Im Libanon arbeiten zehntausende migrantische Hausangestellte unter dem Kafala-System ohne wirksamen Schutz. Menschenrechtsorganisationen sprechen von moderner Sklaverei.

Ehemalige Hausangestellte aus Sierra Leone im Libanon
Etwa 150.000 Arbeitsmigrantinnen sollen derzeit im Libanon leben, schätzt die Organisation KafaBild: Aline Deschamps/Middle East Images/AFP via Getty Images

Sharon ist 21, als sie am 24. April 2024 aus Kamerun im Libanon landet. Sie hat ein Ziel: arbeiten, Geld verdienen, ihre Familie unterstützen. Eine Vermittlungsagentur hatte alles arrangiert. Doch in einem Video sagt sie später nur diesen Satz, der alles zusammenzieht: "Ich arbeitete in einer toxischen Familie." Kein Lohn, kein verlässlicher Vertrag, kein Schutz - und immer das Gefühl, dass ihr niemand helfen kann.

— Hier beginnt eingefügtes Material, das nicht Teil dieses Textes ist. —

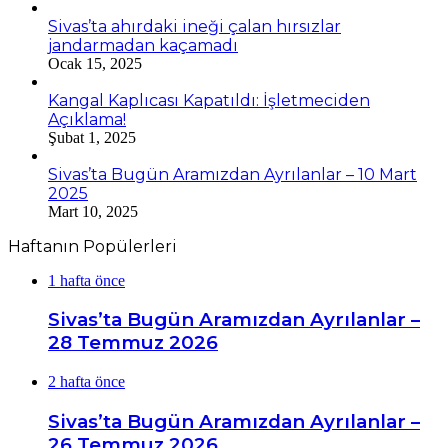
Sivas’ta ahırdaki ineği çalan hırsızlar
jandarmadan kaçamadı
Ocak 15, 2025
Kangal Kaplıcası Kapatıldı: İşletmeciden
Açıklama!
Şubat 1, 2025
Sivas’ta Bugün Aramızdan Ayrılanlar – 10 Mart
2025
Mart 10, 2025
Haftanın Popülerleri
1 hafta önce
Sivas’ta Bugün Aramızdan Ayrılanlar –
28 Temmuz 2026
2 hafta önce
Sivas’ta Bugün Aramızdan Ayrılanlar –
26 Temmuz 2026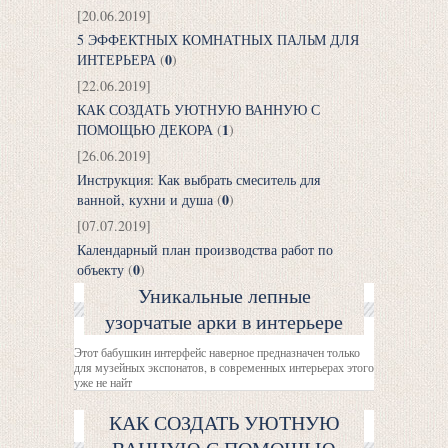
[20.06.2019]
5 ЭФФЕКТНЫХ КОМНАТНЫХ ПАЛЬМ ДЛЯ
0
ИНТЕРЬЕРА
(
)
[22.06.2019]
КАК СОЗДАТЬ УЮТНУЮ ВАННУЮ С
1
ПОМОЩЬЮ ДЕКОРА
(
)
[26.06.2019]
Инструкция: Как выбрать смеситель для
0
ванной, кухни и душа
(
)
[07.07.2019]
Календарный план производства работ по
0
объекту
(
)
Уникальные лепные
узорчатые арки в интерьере
Этот бабушкин интерфейс наверное предназначен только
для музейных экспонатов, в современных интерьерах этого
уже не найт
КАК СОЗДАТЬ УЮТНУЮ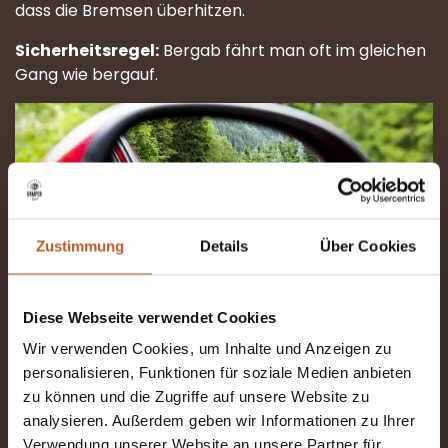
dass die Bremsen überhitzen.
Sicherheitsregel:
Bergab fährt man oft im gleichen
Gang wie bergauf.
Zustimmung
Details
Über Cookies
Diese Webseite verwendet Cookies
4. Achte auf Wetter- und
Wir verwenden Cookies, um Inhalte und Anzeigen zu
personalisieren, Funktionen für soziale Medien anbieten
Straßenverhältnisse
zu können und die Zugriffe auf unsere Website zu
analysieren. Außerdem geben wir Informationen zu Ihrer
Verwendung unserer Website an unsere Partner für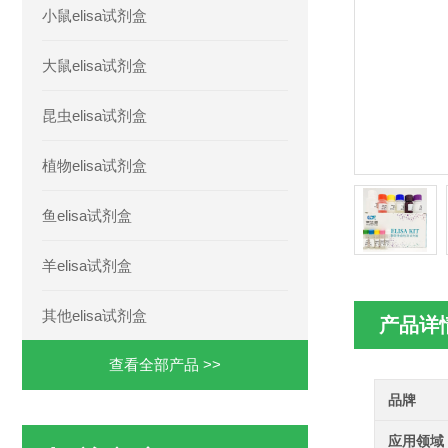
小鼠elisa试剂盒
大鼠elisa试剂盒
昆虫elisa试剂盒
植物elisa试剂盒
鱼elisa试剂盒
羊elisa试剂盒
其他elisa试剂盒
产品详
查看全部产品 >>
品牌
应用领域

Ihr erster Arbeitgeber lässt sie einen Tag arbeiten - ohne Bezahlung. Die zweite Familie beschäftigt sie zwei Wochen, zahlt aber lediglich 60 US-Dollar an das Vermittlungsbüro; Sharon sieht davon nichts. Im dritten Haushalt wird die Ausbeutung zum System:

Ab Mai 2024 putzt sie nicht nur die Wohnung, sondern zusätzlich zwei Geschäftsräume ihrer Arbeitgeber. Acht Monate lang erhält sie keinen Lohn. Ihr vereinbartes Gehalt: 200 US-Dollar. Global betrachtet wenig, für Sharon existenziell. Doch die Arbeitgeber erklären, sie hätten 2000 US-Dollar an eine Agentur gezahlt, um sie "zu holen" - als würde dieser Betrag ihr Recht auf Bezahlung aufheben.

Arbeit unter Kontrolle

Während Sharon weiterarbeitet, kippt ihr Körper. Sie berichtet von Brustschmerzen und häufigem Nasenbluten. Essen wird zum Druckmittel: Als sie sagt, sie wolle nicht weiterarbeiten, sollen Mahlzeiten verweigert worden sein.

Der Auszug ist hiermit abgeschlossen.